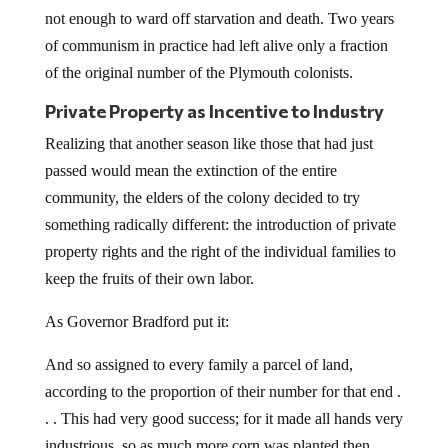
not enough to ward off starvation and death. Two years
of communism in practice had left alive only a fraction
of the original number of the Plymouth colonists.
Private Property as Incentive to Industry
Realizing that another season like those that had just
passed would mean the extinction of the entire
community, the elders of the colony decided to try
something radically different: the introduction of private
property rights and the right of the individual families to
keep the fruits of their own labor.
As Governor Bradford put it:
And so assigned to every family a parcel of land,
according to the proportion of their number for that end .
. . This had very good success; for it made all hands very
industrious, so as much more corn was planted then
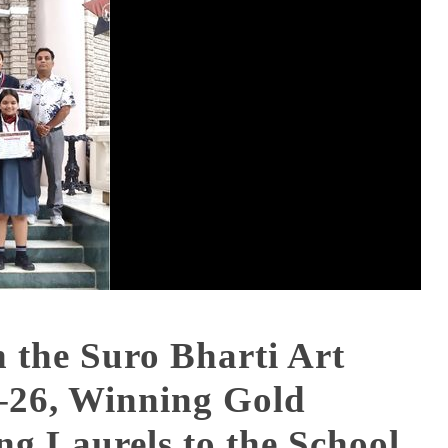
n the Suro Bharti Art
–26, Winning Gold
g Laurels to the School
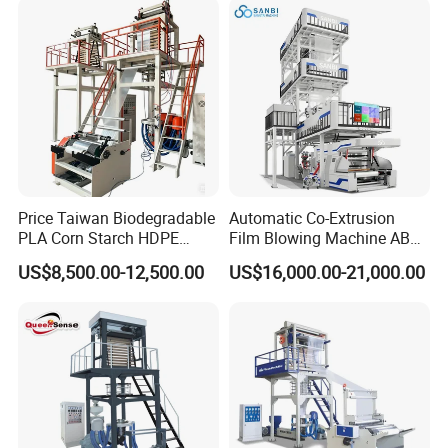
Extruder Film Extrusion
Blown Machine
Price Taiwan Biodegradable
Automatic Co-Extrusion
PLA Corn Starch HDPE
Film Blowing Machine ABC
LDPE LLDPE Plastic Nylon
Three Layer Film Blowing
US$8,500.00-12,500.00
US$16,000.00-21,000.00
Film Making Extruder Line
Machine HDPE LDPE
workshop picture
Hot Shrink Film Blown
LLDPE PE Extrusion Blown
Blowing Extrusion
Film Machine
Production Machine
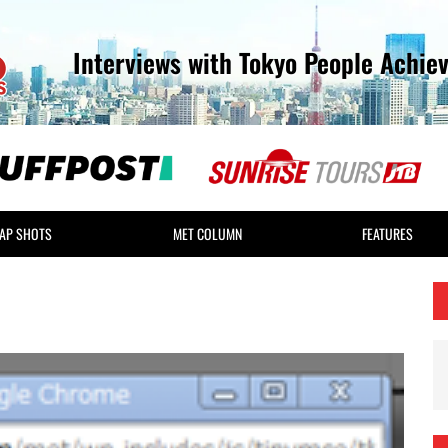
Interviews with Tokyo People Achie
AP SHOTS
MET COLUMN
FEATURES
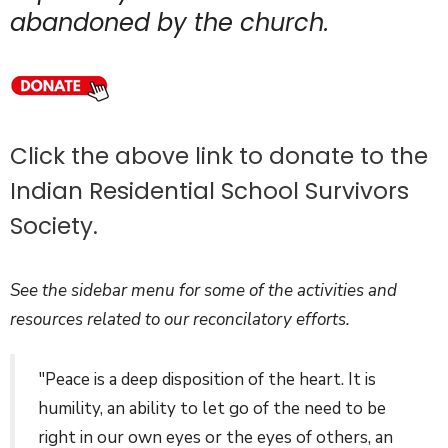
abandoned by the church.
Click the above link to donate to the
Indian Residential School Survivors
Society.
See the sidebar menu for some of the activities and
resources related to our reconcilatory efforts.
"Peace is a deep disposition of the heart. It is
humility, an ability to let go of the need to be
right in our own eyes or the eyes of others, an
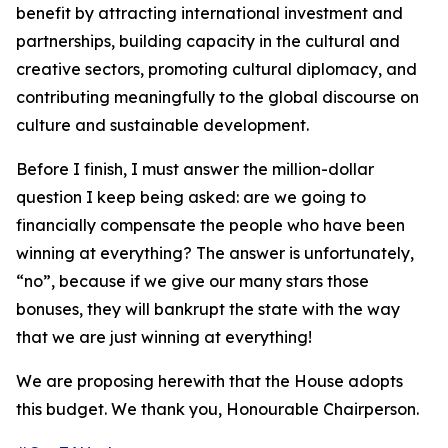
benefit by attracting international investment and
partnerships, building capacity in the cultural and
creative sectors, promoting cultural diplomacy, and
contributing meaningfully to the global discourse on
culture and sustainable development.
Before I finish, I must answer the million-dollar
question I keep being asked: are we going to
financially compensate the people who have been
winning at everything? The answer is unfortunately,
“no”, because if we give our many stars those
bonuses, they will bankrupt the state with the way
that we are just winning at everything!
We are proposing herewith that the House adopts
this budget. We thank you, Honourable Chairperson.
------------------------
§ Requirement: Begin at the line in the entries above that has "US$8,500.00-12,500.00", stop after the line that has "Before I finish, I", and output exactly those lines without pictures.

§ Exercise response:
US$8,500.00-12,500.00
US$16,000.00-21,000.00
Film Making Extruder Line
Machine HDPE LDPE
workshop picture
Hot Shrink Film Blown
LLDPE PE Extrusion Blown
Blowing Extrusion
Film Machine
Production Machine
Interviews with Tokyo People Achie
AP SHOTS
MET COLUMN
FEATURES
abandoned by the church.
Click the above link to donate to the
Indian Residential School Survivors
Society.
See the sidebar menu for some of the activities and
resources related to our reconcilatory efforts.
"Peace is a deep disposition of the heart. It is
humility, an ability to let go of the need to be
right in our own eyes or the eyes of others, an
benefit by attracting international investment and
partnerships, building capacity in the cultural and
creative sectors, promoting cultural diplomacy, and
contributing meaningfully to the global discourse on
culture and sustainable development.
Before I finish, I must answer the million-dollar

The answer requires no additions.